Each purchase event has the following fields:
- user_id, unique identifier of the user that made the purchase.
- item_id, unique identifier of the item that is purchased.
- item_count, number of items purchased.
- timestamp, time when this purchase is made.
-
Read a batch of historical item price events from a file.
Each item price event has the following fields:
- item_id, unique identifier of the item.
- price, the new price of this item.
- timestamp, time when the new price is used for this item.
-
For each purchase event, append the following two fields by joining with item price events and performing over-window aggregation, with point-in-time correctness in both operations.

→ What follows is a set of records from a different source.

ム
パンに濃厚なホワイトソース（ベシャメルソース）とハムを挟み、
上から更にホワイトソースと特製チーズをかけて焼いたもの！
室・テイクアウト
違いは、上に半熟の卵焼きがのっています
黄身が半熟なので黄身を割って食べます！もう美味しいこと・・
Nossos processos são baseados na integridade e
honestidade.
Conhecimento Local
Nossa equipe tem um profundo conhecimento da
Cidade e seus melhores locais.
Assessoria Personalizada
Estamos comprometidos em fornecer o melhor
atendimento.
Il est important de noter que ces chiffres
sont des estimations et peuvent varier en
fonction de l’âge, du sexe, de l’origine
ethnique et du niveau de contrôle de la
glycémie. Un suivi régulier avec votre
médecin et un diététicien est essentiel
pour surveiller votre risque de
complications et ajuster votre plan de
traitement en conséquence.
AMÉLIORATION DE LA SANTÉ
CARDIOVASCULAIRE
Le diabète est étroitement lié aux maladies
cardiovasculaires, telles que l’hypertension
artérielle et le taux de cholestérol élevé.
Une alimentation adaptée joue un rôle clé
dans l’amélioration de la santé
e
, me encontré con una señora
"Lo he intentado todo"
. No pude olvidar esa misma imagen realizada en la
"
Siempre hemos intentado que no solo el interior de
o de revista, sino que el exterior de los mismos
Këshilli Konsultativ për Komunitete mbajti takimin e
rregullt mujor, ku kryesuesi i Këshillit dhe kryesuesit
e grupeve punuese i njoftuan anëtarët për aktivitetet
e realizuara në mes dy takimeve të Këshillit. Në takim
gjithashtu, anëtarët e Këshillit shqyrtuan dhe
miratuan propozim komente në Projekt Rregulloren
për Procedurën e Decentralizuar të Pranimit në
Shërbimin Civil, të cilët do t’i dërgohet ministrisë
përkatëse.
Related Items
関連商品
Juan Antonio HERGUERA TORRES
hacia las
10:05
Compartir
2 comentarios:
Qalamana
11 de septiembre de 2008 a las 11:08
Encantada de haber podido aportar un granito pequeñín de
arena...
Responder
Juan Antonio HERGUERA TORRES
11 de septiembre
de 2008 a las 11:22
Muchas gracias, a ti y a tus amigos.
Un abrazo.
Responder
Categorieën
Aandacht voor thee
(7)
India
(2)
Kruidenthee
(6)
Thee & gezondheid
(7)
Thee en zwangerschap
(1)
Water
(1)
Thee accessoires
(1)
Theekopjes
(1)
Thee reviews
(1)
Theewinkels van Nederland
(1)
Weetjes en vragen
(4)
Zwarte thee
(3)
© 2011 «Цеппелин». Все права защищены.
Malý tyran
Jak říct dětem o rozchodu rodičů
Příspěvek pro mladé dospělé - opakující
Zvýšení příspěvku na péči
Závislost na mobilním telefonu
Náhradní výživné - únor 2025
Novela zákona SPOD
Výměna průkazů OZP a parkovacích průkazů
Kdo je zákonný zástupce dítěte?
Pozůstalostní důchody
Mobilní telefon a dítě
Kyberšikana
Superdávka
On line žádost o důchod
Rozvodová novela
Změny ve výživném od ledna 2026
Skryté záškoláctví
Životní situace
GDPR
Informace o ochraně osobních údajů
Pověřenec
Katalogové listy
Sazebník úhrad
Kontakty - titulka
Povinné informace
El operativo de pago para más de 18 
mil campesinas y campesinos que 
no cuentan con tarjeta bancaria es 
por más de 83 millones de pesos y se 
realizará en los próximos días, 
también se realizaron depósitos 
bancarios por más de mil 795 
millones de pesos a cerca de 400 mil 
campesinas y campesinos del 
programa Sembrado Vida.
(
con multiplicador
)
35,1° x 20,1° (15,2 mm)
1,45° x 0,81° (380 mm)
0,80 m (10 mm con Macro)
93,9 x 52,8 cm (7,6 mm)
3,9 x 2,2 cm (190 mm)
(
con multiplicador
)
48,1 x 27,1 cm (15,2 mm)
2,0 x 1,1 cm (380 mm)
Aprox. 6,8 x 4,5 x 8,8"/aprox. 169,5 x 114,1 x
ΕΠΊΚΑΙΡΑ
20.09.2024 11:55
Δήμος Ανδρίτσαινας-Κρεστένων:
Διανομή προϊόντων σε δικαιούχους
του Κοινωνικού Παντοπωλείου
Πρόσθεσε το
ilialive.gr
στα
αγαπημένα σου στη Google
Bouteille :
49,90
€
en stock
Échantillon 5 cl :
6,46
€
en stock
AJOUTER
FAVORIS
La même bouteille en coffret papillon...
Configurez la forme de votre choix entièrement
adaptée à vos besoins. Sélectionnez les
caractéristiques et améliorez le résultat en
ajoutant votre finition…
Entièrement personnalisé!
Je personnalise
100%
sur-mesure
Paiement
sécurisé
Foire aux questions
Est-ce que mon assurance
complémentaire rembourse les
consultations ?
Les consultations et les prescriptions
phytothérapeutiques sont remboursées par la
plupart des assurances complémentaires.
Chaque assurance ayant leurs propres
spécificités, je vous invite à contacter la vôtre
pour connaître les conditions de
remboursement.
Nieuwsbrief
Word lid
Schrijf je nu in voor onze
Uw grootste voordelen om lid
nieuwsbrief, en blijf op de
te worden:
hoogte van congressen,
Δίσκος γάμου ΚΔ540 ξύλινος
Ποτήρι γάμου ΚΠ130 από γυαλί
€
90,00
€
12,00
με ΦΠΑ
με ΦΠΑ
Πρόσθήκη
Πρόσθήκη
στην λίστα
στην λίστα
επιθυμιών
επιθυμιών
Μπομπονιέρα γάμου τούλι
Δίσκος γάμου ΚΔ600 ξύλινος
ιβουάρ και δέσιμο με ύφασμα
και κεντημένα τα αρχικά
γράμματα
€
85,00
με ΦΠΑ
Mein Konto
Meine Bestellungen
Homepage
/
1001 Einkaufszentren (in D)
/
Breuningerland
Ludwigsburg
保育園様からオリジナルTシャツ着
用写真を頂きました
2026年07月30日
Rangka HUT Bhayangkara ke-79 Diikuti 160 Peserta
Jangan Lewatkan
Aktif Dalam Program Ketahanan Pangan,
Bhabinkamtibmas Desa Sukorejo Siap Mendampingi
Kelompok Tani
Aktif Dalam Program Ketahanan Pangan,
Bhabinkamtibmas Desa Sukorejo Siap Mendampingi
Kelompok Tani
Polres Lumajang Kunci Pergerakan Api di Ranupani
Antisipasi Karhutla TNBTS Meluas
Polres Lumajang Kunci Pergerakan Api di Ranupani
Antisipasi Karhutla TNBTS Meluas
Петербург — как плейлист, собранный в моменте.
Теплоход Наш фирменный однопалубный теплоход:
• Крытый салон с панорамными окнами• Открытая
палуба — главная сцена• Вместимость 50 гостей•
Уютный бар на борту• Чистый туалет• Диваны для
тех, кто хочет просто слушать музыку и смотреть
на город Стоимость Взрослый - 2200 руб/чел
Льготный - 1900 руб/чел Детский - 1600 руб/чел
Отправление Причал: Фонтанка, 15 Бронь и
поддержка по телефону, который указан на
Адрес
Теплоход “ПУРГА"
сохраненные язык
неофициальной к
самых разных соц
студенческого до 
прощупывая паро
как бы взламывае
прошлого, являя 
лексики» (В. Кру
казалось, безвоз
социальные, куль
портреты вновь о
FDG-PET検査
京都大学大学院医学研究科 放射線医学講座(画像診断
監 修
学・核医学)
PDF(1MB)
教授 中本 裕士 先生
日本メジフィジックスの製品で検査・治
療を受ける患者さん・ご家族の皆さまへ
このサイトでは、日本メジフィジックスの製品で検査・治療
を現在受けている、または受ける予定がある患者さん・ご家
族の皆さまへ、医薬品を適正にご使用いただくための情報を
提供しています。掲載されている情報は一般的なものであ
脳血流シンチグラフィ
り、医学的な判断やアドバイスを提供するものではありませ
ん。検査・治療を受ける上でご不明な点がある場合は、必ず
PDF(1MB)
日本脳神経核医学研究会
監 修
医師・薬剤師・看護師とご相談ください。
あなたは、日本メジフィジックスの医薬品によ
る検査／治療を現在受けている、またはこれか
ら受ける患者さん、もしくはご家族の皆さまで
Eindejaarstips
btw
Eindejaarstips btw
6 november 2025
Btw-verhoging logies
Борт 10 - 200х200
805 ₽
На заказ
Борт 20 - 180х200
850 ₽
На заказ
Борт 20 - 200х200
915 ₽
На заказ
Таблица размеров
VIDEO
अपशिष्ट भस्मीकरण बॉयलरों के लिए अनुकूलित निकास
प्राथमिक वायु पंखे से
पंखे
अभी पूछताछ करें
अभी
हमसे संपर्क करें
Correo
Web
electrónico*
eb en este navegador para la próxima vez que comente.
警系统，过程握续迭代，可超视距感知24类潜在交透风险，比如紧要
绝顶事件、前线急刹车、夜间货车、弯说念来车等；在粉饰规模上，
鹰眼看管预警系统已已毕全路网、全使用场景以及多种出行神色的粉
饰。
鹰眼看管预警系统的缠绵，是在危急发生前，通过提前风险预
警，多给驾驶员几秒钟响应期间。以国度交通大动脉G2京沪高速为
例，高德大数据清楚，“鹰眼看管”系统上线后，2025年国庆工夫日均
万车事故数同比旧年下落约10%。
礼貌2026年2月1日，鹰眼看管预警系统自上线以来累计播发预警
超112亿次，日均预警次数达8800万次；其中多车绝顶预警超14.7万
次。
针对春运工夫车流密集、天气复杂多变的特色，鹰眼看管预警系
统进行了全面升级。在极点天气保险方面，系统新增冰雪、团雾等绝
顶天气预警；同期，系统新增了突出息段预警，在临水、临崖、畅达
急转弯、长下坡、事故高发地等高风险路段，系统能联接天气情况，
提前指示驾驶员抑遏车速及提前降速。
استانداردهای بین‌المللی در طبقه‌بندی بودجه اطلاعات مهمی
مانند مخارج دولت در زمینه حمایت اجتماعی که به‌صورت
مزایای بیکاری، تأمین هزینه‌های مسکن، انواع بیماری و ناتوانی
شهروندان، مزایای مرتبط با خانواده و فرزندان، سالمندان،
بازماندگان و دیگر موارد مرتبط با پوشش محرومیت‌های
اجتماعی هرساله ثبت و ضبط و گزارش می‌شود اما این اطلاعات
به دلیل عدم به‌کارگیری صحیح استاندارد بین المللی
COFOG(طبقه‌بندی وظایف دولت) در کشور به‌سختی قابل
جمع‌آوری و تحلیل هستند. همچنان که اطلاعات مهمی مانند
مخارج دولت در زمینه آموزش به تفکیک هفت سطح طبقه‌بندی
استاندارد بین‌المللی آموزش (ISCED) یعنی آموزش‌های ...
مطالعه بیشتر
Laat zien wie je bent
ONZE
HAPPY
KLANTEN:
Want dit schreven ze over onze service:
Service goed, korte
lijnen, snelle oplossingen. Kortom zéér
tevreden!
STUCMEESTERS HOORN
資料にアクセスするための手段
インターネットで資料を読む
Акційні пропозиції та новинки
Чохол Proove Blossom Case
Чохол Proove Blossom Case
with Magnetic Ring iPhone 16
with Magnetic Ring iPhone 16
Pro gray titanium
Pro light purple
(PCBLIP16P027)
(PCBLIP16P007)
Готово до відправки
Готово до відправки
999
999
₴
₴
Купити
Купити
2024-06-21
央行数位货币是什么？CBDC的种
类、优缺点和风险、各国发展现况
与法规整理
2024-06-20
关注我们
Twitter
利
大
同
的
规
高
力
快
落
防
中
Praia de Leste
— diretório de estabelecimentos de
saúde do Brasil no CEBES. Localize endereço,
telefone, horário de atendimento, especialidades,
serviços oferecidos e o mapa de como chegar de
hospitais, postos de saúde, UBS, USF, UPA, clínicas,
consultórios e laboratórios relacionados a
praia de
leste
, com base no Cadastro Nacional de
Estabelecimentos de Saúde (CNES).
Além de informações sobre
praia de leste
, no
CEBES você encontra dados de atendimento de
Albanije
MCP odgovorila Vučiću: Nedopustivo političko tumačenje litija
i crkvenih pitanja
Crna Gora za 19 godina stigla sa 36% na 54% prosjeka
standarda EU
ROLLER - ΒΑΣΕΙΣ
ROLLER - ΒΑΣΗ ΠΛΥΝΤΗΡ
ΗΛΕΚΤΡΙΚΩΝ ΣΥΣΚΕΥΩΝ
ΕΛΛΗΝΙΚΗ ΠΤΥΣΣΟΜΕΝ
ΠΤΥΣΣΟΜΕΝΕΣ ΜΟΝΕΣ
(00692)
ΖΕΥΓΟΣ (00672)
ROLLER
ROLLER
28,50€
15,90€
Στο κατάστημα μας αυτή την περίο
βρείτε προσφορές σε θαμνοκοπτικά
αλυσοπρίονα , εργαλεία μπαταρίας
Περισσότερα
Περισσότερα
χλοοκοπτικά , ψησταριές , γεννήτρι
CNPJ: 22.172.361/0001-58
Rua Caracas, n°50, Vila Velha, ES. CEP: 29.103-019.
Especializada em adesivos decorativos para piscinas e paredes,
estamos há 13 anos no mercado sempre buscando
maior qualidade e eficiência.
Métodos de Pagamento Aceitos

- price, price of the item at the time this purchase is made.
- total_payment_last_two_minutes, total cost of purchases made by this user in a 2-minute window that ends at the time this purchase is made.
-
Output the batch of purchase events backfilled with the extra features to a file.
The example demonstrate how to submit the Feathub job to a Yarn cluster in Flink application mode.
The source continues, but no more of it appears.